25. Lower Startup Costs


Trending toward zero…

The change from funding ideas to funding startups with traction is due not only to the aftereffect from the dot-com bubble, but also from the lower costs now required to start startups. Back in the 1990s, startups had far higher startup costs. They needed phones and copiers and fax machines. They needed a receptionist to answer the phone and greet any visitors. Nearly every desktop needed a computer, and, relatively speaking, these were expensive. And most of all, they needed a marketing budget to reach potential customers, buy PR assistance, buy advertisements, print flyers, and postage.
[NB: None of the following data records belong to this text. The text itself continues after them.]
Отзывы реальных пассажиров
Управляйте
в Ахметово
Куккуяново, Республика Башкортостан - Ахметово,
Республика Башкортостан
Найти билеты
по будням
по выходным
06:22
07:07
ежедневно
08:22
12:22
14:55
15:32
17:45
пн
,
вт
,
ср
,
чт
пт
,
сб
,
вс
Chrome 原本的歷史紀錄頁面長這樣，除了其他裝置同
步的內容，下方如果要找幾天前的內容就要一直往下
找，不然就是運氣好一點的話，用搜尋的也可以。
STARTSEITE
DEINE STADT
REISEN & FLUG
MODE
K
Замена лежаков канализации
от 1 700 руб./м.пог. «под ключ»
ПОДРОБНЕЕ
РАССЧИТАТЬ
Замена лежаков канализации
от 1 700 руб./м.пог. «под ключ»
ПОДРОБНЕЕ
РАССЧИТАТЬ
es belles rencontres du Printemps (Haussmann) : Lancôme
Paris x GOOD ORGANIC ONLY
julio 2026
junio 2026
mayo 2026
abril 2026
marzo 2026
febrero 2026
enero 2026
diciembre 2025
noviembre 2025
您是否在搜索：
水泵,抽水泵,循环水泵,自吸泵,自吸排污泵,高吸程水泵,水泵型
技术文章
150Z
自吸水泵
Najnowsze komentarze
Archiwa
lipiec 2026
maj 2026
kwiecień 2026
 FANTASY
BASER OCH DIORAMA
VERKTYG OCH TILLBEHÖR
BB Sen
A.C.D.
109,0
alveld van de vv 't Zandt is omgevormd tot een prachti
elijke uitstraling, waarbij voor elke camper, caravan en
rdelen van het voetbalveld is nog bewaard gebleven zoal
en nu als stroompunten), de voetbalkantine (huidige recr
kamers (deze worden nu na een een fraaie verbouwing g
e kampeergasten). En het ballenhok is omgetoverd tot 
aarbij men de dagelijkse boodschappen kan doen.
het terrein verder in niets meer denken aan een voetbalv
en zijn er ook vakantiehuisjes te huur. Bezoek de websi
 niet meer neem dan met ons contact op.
Here in the early twenty-first century, every startup can set up a professional-looking website in hours, and can reach potential customers via free social media and free email marketing. All a founder needs is a cellphone, a domain name, and a desk in a coffee shop or co-working space.

This greatly lowered cost of starting up is even more true for product companies. It used to take months and hundreds of thousands of dollars to turn an idea into a prototype. Now, all it takes is a 3D design and few hours from the 3D printer.

Investors understand this reality. They understand that, for most startup ideas, it is possible for the founder to create a minimal-viable product (MVP) and to test out that MVP with at least a handful of customers, funded by nothing more than the founder’s savings or credit cards.

And for those startups where there is no way around the need for seed capital, the reality is that they are competing for funds against the mobile apps, the online services, and everything else that requires no such seed capital.